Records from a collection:
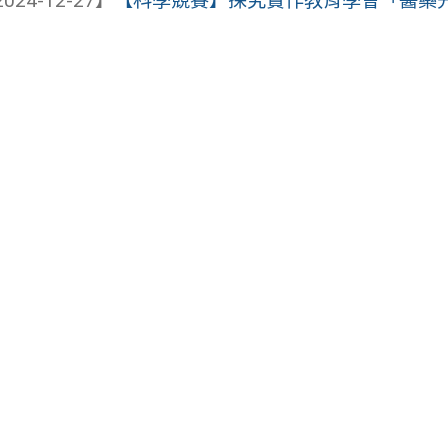
024-12-27】
【科學競賽】探究實作教育學會「醫藥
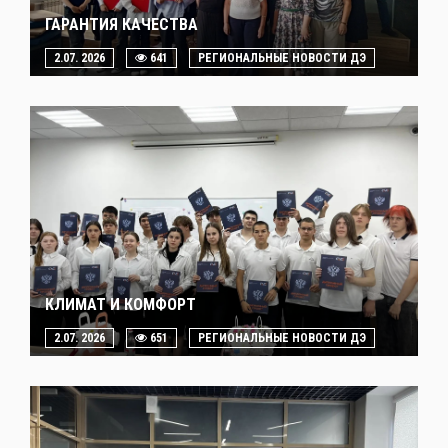
ГАРАНТИЯ КАЧЕСТВА
2.07. 2026
641
РЕГИОНАЛЬНЫЕ НОВОСТИ ДЭ
КЛИМАТ И КОМФОРТ
2.07. 2026
651
РЕГИОНАЛЬНЫЕ НОВОСТИ ДЭ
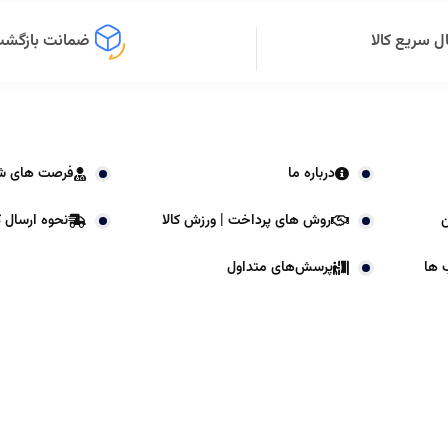
ل سریع کالا
ضمانت بازگشت 
درباره ما
فرصت های ش
ن
روش های پرداخت | ورزش کالا
نحوه ارسال کا
 ها
پرسش‌های متداول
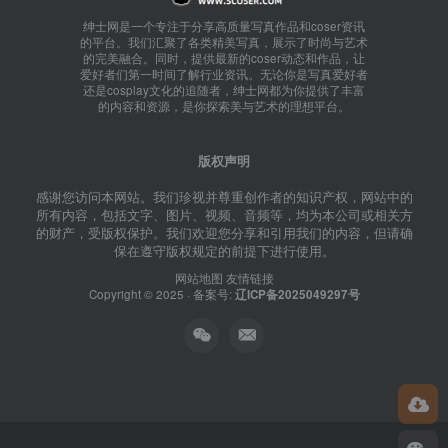
绅士网是一个专注于分享高质量写真作品和coser资讯
的平台。我们汇聚了各类精美写真，展示了时尚与艺术
的完美融合。同时，提供最新的coser动态和作品，让
爱好者们第一时间了解行业资讯。无论你是写真爱好者
还是cosplay文化的追随者，绅士网都为你提供了丰富
的内容和资源，是你探索美与艺术的理想平台。
版权声明
感谢您访问本网站。我们珍视并尊重创作者的知识产权，网站中的
所有内容，包括文字、图片、视频、音频等，均为本公司或相关方
的财产，受版权保护。我们欢迎您分享和引用我们的内容，但请确
保在遵守版权规定的前提下进行使用。
网站地图
友情链接
Copyright © 2025 · 备案号:
辽ICP备2025049297号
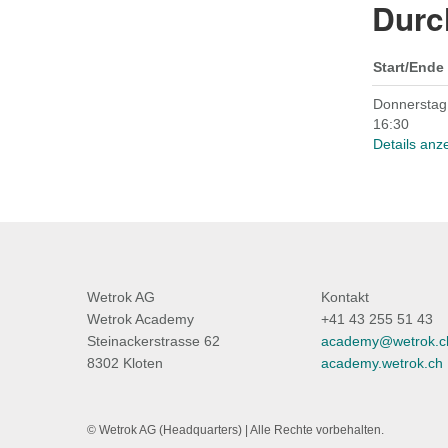
Durc
Start/Ende
Donnerstag,
16:30
Details anz
Wetrok AG
Kontakt
Wetrok Academy
+41 43 255 51 43
Steinackerstrasse 62
academy@wetrok.c
8302 Kloten
academy.wetrok.ch
© Wetrok AG (Headquarters) | Alle Rechte vorbehalten.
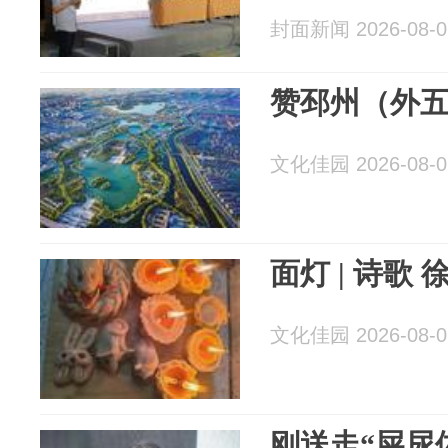
封面新闻 2026-08-0
赞邳州（外五首
文化佳园 2026-08-0
面灯 | 诗歌 
文化佳园 2026-08-0
刚送走“屎尿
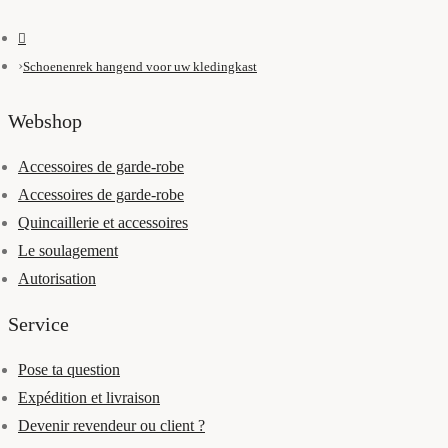
Schoenenrek hangend voor uw kledingkast
Webshop
Accessoires de garde-robe
Accessoires de garde-robe
Quincaillerie et accessoires
Le soulagement
Autorisation
Service
Pose ta question
Expédition et livraison
Devenir revendeur ou client ?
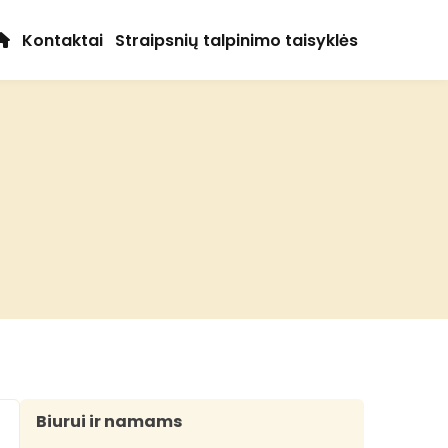
Kontaktai
Straipsnių talpinimo taisyklės
Biurui ir namams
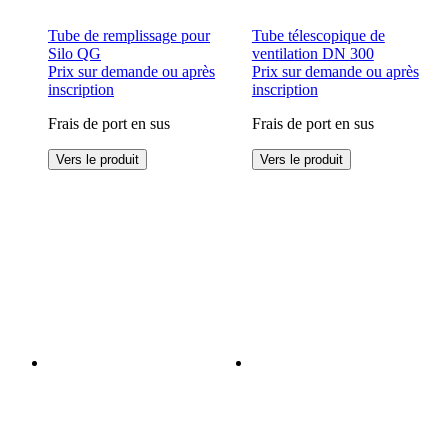
Tube de remplissage pour
Tube télescopique de
Silo QG
ventilation DN 300
Prix sur demande ou après
Prix sur demande ou après
inscription
inscription
Frais de port en sus
Frais de port en sus
Ce
Ce
Vers le produit
Vers le produit
produit
produit
a
a
plusieurs
plusieurs
variations.
variations.
Les
Les
options
options
peuvent
peuvent
être
être
choisies
choisies
sur
sur
la
la
page
page
du
du
produit
produit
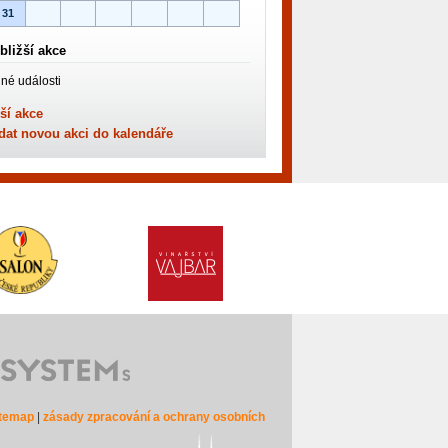
31
bližší akce
né události
ší akce
dat novou akci do kalendáře
itemap
|
zásady zpracování a ochrany osobních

§ How to complete this task:
Taking the line with "dat novou akci do kalendáře" as the first, copy every line through the end of the entries above exactly, with no others.

§ Solution for this exercise:
dat novou akci do kalendáře
itemap
|
zásady zpracování a ochrany osobních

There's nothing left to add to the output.